Motions to Strike and Dismiss
This is yet another complicated phase in the continuing litigation arising from a suit instituted in 1969 by Michael Shakman, an independent candidate for the Illinois Constitutional Convention and Paul Lurie an independent voter who brought a class action for all independent candidates, independent voters and taxpayers. The defendants in the original complaint were various Cook County Democratic party officials and organizations including the Mayor of the City of Chicago.

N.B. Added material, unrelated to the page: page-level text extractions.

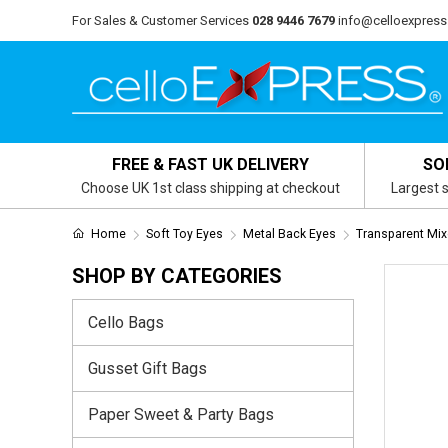
For Sales & Customer Services
028 9446 7679
info@celloexpress
FREE & FAST UK DELIVERY
SO
Choose UK 1st class shipping at checkout
Largest s
Home
Soft Toy Eyes
Metal Back Eyes
Transparent Mix
SHOP BY CATEGORIES
Cello Bags
Gusset Gift Bags
Paper Sweet & Party Bags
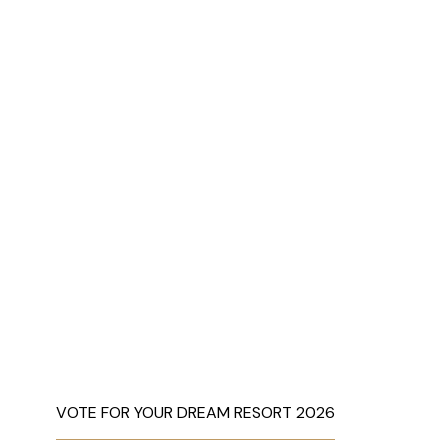
VOTE FOR YOUR DREAM RESORT 2026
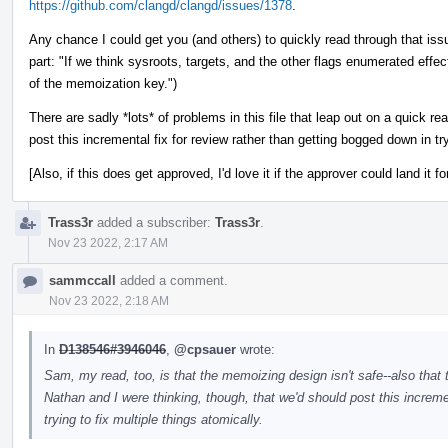
https://github.com/clangd/clangd/issues/1378
.
Any chance I could get you (and others) to quickly read through that issu
part: "If we think sysroots, targets, and the other flags enumerated effe
of the memoization key.")
There are sadly *lots* of problems in this file that leap out on a quick r
post this incremental fix for review rather than getting bogged down in try
[Also, if this does get approved, I'd love it if the approver could land it fo
Trass3r
added a subscriber:
Trass3r
.
Nov 23 2022, 2:17 AM
sammccall
added a comment.
Nov 23 2022, 2:18 AM
In
D138546#3946046
,
@cpsauer
wrote:
Sam, my read, too, is that the memoizing design isn't safe--also that 
Nathan and I were thinking, though, that we'd should post this increme
trying to fix multiple things atomically.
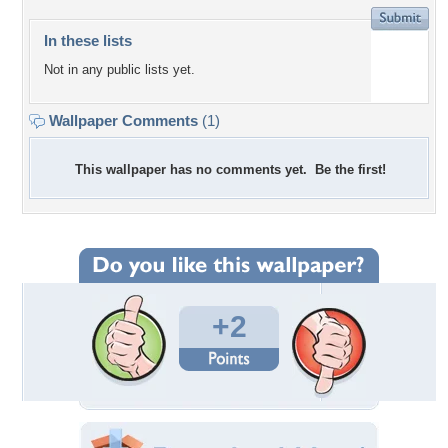
In these lists
Not in any public lists yet.
Wallpaper Comments
(1)
This wallpaper has no comments yet. Be the first!
+2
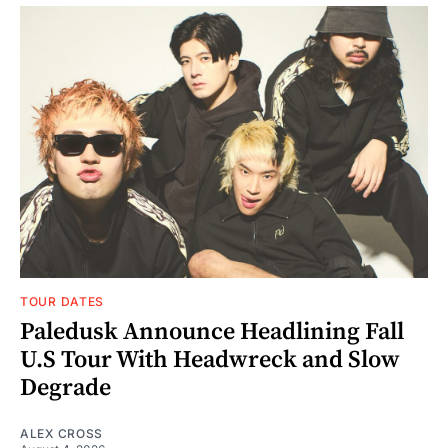
TOUR DATES
Paledusk Announce Headlining Fall
U.S Tour With Headwreck and Slow
Degrade
ALEX CROSS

We do not wish to unnecessarily elaborate on the seventy-page complaint at this point in view of the fact that both the factual and theoretical underpinnings of this case have already been more than adequately set out in both our first opinion in this case at 310 F.Supp. 1398 (N.D.Ill.1969) and in the Court of Appeals opinion at 435 F.2d 267 (7th Cir. 1970). We will simply outline a skeletal version of the allegations and a brief chronology of what has transpired in this case since 1969 in order that the motions we are now being asked to rule upon will be placed in their proper perspective.

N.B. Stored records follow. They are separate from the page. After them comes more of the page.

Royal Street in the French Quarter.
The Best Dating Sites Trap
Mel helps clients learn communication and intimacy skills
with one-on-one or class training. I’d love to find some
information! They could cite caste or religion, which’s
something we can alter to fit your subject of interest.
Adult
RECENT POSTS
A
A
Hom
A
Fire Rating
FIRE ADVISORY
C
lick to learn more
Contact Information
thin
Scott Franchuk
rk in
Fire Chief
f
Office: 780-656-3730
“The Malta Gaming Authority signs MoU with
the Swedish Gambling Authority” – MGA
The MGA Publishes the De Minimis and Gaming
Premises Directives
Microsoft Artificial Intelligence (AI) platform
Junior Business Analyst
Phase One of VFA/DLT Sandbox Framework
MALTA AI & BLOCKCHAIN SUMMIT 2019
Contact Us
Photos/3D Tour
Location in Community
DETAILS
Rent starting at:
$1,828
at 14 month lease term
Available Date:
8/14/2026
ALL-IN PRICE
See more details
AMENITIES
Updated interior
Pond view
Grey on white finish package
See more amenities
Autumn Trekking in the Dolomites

Plaintiffs alleged that their constitutional rights as a candidate, taxpayers and voters were violated by the defendants' practice of coercing "patronage" employees as a condition of keeping their jobs to contribute money to the various Democratic organizations and candidates; to do political and campaign work both during their regular working hours and on their own time for candidates endorsed by the organization and its affiliates; and to vote for party candidates. Plaintiffs asserted that these coercive practices directly result in the defeat of independent candidates and perpetuates the dominance of the Democratic party in Cook County by enabling the defendants to coercively muster a massive army of political workers who are essentially paid with public money and whose discipline is maintained by the constant threat of job loss. It is this tactic, plaintiffs alleged which dilutes the votes of those seeking to elect non-organization candidates and which creates insurmountable odds for independent candidates in view of the fact that such candidates cannot match either the funds or campaign man hours derived from patronage employees.

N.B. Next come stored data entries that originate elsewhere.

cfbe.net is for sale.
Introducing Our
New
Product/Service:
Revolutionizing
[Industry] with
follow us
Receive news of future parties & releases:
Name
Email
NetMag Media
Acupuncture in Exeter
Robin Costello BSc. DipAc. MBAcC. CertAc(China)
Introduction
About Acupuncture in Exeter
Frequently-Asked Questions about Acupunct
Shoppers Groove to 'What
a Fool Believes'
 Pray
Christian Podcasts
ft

All defendants filed multifaceted motions to dismiss the complaint which this Court granted in Shakman v. Democratic Organization of Cook County, 310 F. Supp. 1398 (N.D.Ill.1969) primarily on the grounds that the plaintiffs' constitutional rights were not infringed directly but rather derivatively by coercion of patronage employees and that plaintiffs therefore lacked standing and that furthermore the complaint was conclusory.
The Court of Appeals for the Seventh Circuit in Shakman v. Democratic Organization of Cook County, 435 F.2d 267 (1970) reversed our decision holding that plaintiffs did have standing, that the complaint was not fatally conclusory and that certain constitutional rights were violated if the defendants' alleged practices were true.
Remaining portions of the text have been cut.